Wednesday, February 15, 2006

Prenatal Depression

I was told that i'm already showing symtoms that i do have Prenatal Depression. Not that my husband dun love me or dun care about me... it's juz that i'm constantly worried about the many things that i have to take care of after delivery. I'm worried that i wun be a good mother to my baby, not able to help out in the family finance, can't get a good job after confinement and whether will i be able to handle both wrk and home together.
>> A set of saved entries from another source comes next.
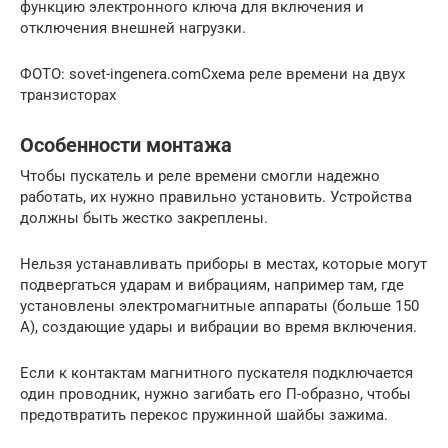
функцию электронного ключа для включения и
отключения внешней нагрузки.
ФОТО: sovet-ingenera.comСхема реле времени на двух
транзисторах
Особенности монтажа
Чтобы пускатель и реле времени смогли надежно
работать, их нужно правильно установить. Устройства
должны быть жестко закреплены.
Нельзя устанавливать приборы в местах, которые могут
подвергаться ударам и вибрациям, например там, где
установлены электромагнитные аппараты (больше 150
А), создающие удары и вибрации во время включения.
Если к контактам магнитного пускателя подключается
один проводник, нужно загибать его П-образно, чтобы
предотвратить перекос пружинной шайбы зажима.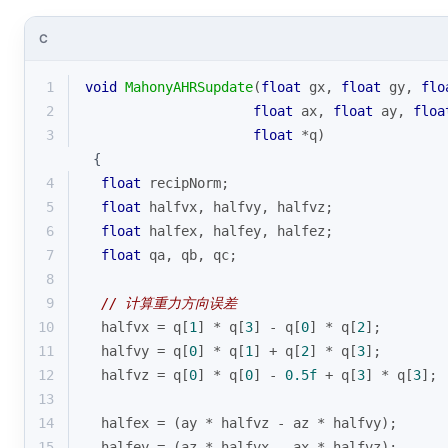
C
1
void
MahonyAHRSupdate
(
float
 gx, 
float
 gy, 
flo
2
float
 ax, 
float
 ay, 
floa
3
float
 *q)
 {
4
float
 recipNorm;
5
float
 halfvx, halfvy, halfvz;
6
float
 halfex, halfey, halfez;
7
float
 qa, qb, qc;
8
9
// 计算重力方向误差
10
  halfvx = q[
1
] * q[
3
] - q[
0
] * q[
2
];
11
  halfvy = q[
0
] * q[
1
] + q[
2
] * q[
3
];
12
  halfvz = q[
0
] * q[
0
] - 
0.5f
 + q[
3
] * q[
3
];
13
14
  halfex = (ay * halfvz - az * halfvy);
15
  halfey = (az * halfvx - ax * halfvz);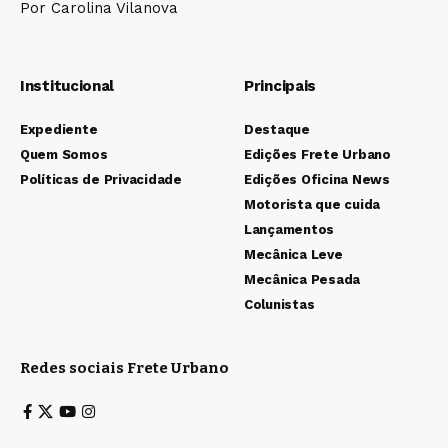
Por Carolina Vilanova
Institucional
Principais
Expediente
Destaque
Quem Somos
Edições Frete Urbano
Políticas de Privacidade
Edições Oficina News
Motorista que cuida
Lançamentos
Mecânica Leve
Mecânica Pesada
Colunistas
Redes sociais Frete Urbano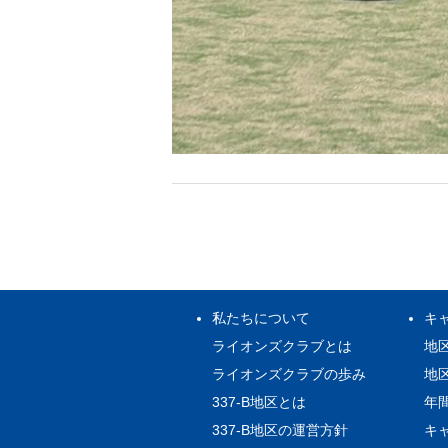
私たちについて
キ
ライオンズクラブとは
地
ライオンズクラブの歩み
地
337-B地区とは
年
337-B地区の運営方針
キ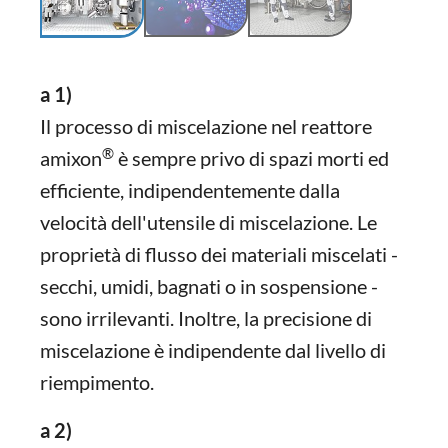
a 1)
Il processo di miscelazione nel reattore
®
amixon
è sempre privo di spazi morti ed
efficiente, indipendentemente dalla
velocità dell'utensile di miscelazione. Le
proprietà di flusso dei materiali miscelati -
secchi, umidi, bagnati o in sospensione -
sono irrilevanti. Inoltre, la precisione di
miscelazione è indipendente dal livello di
riempimento.
a 2)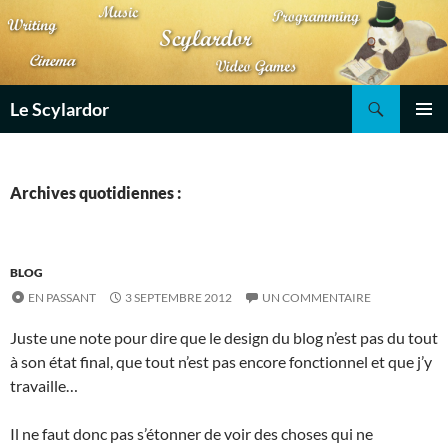
Aller
au
contenu
Recherche
Le Scylardor
MENU
PRINCI
Archives quotidiennes :
BLOG
EN PASSANT
3 SEPTEMBRE 2012
UN COMMENTAIRE
Juste une note pour dire que le design du blog n’est pas du tout
à son état final, que tout n’est pas encore fonctionnel et que j’y
travaille…
Il ne faut donc pas s’étonner de voir des choses qui ne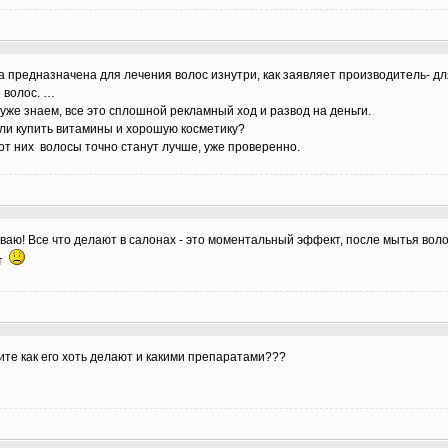
 предназначена для лечения волос изнутри, как заявляет производитель- дл
 волос. …
 уже знаем, все это сплошной рекламный ход и развод на деньги.
ли купить витамины и хорошую косметику?
от них волосы точно станут лучше, уже проверенно.
аю! Все что делают в салонах - это моментальный эффект, после мытья вол
ет
ите как его хоть делают и какими препаратами???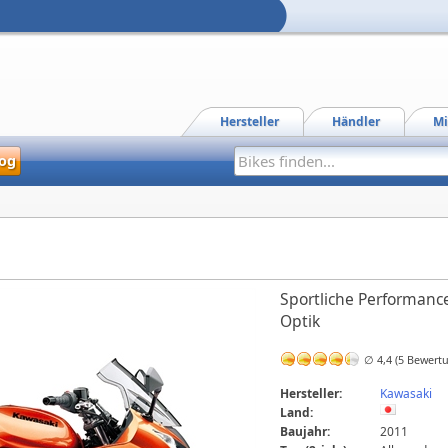
Hersteller
Händler
Mi
og
Sportliche Performanc
Optik
∅ 4,4 (5 Bewert
Hersteller:
Kawasaki
Land:
Baujahr:
2011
Sometimes when i start to feel this way, emotions start to well up... and for no reason i'll juz cry. And i can't really explain why i cry...juz feel like crying...and after that i will feel much better. There are times too when i would like to call up my friends and juz to complain but whenever i wanted to call them, i'll tell myself that they are working/ busy and i best not to disturb them...they too have a life of their own...Then after that i'll start to cry again cuz its really terrible to keep all my problems bottled up...

Can't really sleep at night cuz recently when i sleep on my sides, i do get the numb feelings after slping on one side too long...and turning to the other side id difficult as baby is really getting too heavy. And when i slp on my back, i do get the kind of feeling that i'm being suffocated. Sometimes, when i actually do get to slp, i'll be waken up cuz there's the need to go to the bathroom. Trying to get out of bed is really a pain nowadays. And i think i'm really confined in my room. No point for me to go out cuz the pain in the lower back is bad and i'll be panting like crazy after walking for 15mins...
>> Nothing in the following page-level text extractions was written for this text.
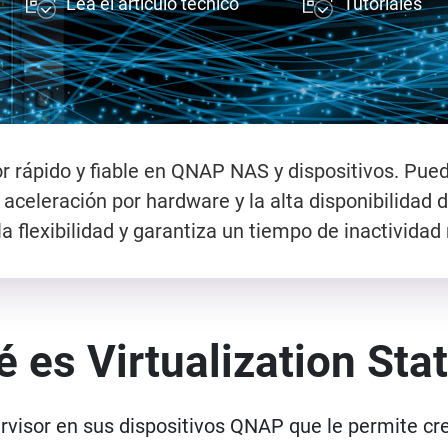
Lea el artículo técnico
Tutoriales
sor rápido y fiable en QNAP NAS y dispositivos. Pue
 aceleración por hardware y la alta disponibilidad 
a flexibilidad y garantiza un tiempo de inactivida
 es Virtualization Sta
ervisor en sus dispositivos QNAP que le permite cre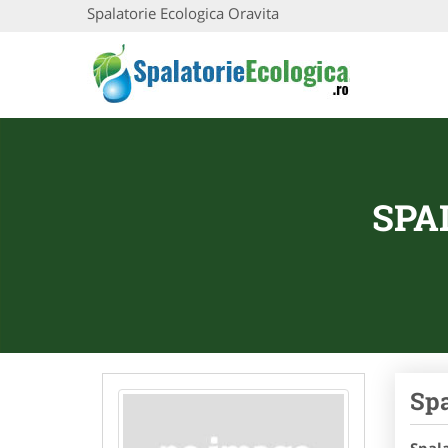
Spalatorie Ecologica Oravita
SPA
Spa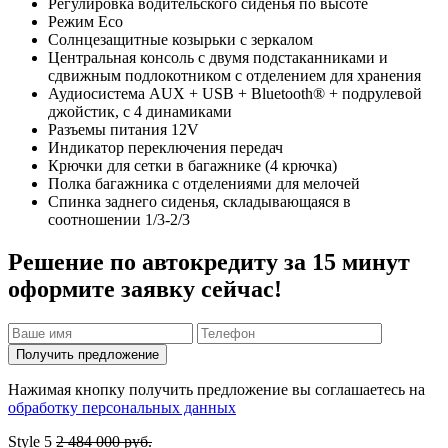
Регулировка водительского сиденья по высоте
Режим Eco
Солнцезащитные козырьки с зеркалом
Центральная консоль с двумя подстаканниками и
сдвижным подлокотником с отделением для хранения
Аудиосистема AUX + USB + Bluetooth® + подрулевой
джойстик, с 4 динамиками
Разъемы питания 12V
Индикатор переключения передач
Крючки для сетки в багажнике (4 крючка)
Полка багажника с отделениями для мелочей
Спинка заднего сиденья, складывающаяся в
соотношении 1/3-2/3
Решение по автокредиту за 15 минут
оформите заявку сейчас!
Получить предложение
Нажимая кнопку получить предложение вы соглашаетесь на
обработку персональных данных
Style
5
2 484 000 руб.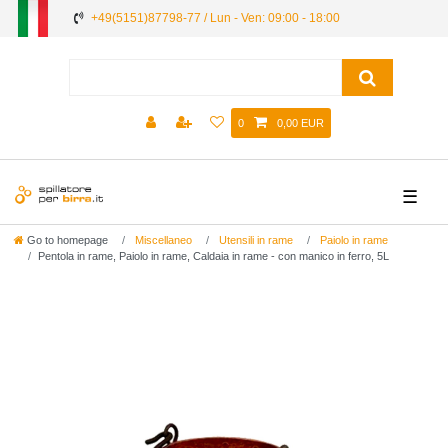
+49(5151)87798-77 / Lun - Ven: 09:00 - 18:00
0
0,00 EUR
☰
Go to homepage
Miscellaneo
Utensili in rame
Paiolo in rame
Pentola in rame, Paiolo in rame, Caldaia in rame - con manico in ferro, 5L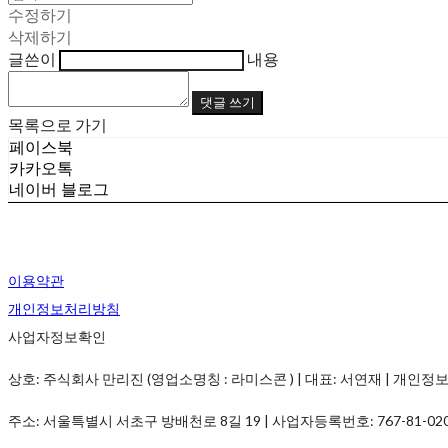
수정하기
삭제하기
글쓴이
내용
댓글 쓰기
목록으로 가기
페이스북
카카오톡
네이버 블로그
이용약관
개인정보처리방침
사업자정보확인
상호: 주식회사 만리진 (영업소명칭 : 라미스콘 ) | 대표: 서연재 | 개인정보관리책임
주소: 서울특별시 서초구 방배천로 8길 19 | 사업자등록번호:
767-81-02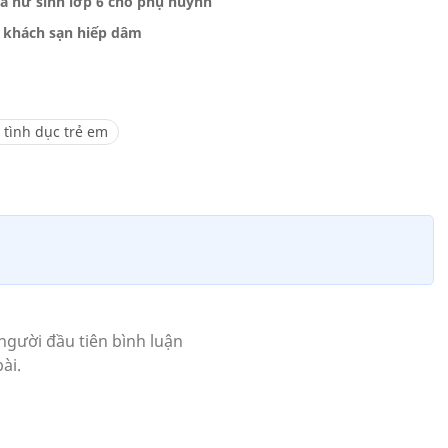
ủa nữ sinh lớp 6 cho phụ huynh
o khách sạn hiếp dâm
 tình dục trẻ em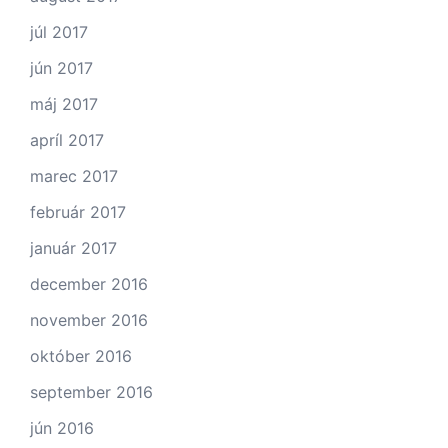
júl 2017
jún 2017
máj 2017
apríl 2017
marec 2017
február 2017
január 2017
december 2016
november 2016
október 2016
september 2016
jún 2016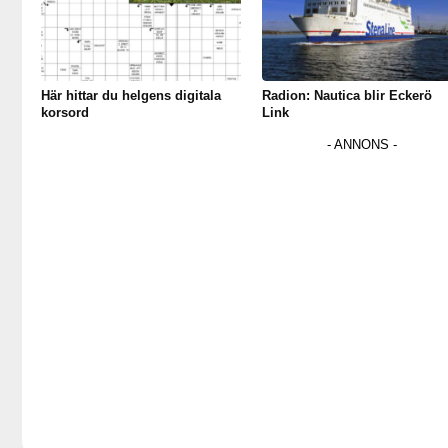
Här hittar du helgens digitala
Radion: Nautica blir Eckerö
korsord
Link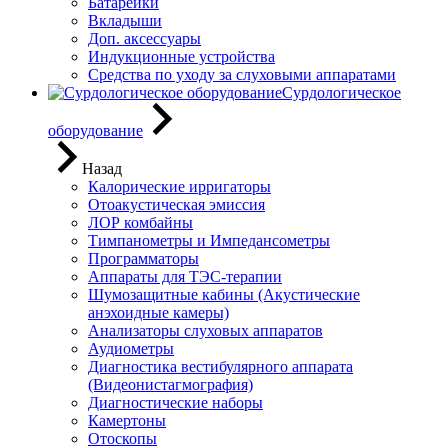
Батарейки
Вкладыши
Доп. аксессуары
Индукционные устройства
Средства по уходу за слуховыми аппаратами
Сурдологическое
оборудование
Назад
Калорические ирригаторы
Отоакустическая эмиссия
ЛОР комбайны
Тимпанометры и Импедансометры
Программаторы
Аппараты для ТЭС-терапии
Шумозащитные кабины (Акустические
анэхоидные камеры)
Анализаторы слуховых аппаратов
Аудиометры
Диагностика вестибулярного аппарата
(Видеонистагмография)
Диагностические наборы
Камертоны
Отоскопы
Sometimes, i really think that i've made a wrong decision to have a baby now cuz i might not be prepared for it but nw it's really to late for regrets and for those who knows me well, i really hate to have that feeling(regret). Right now, i feel that this uneasy feeling that i'm going thru will continue to grow untill after baby comes out and hopefully after getting more rest i'll feel totally different...and not forgetting when i see my baby smile, den i'll think that after all that i've gone thru, it's really worth it.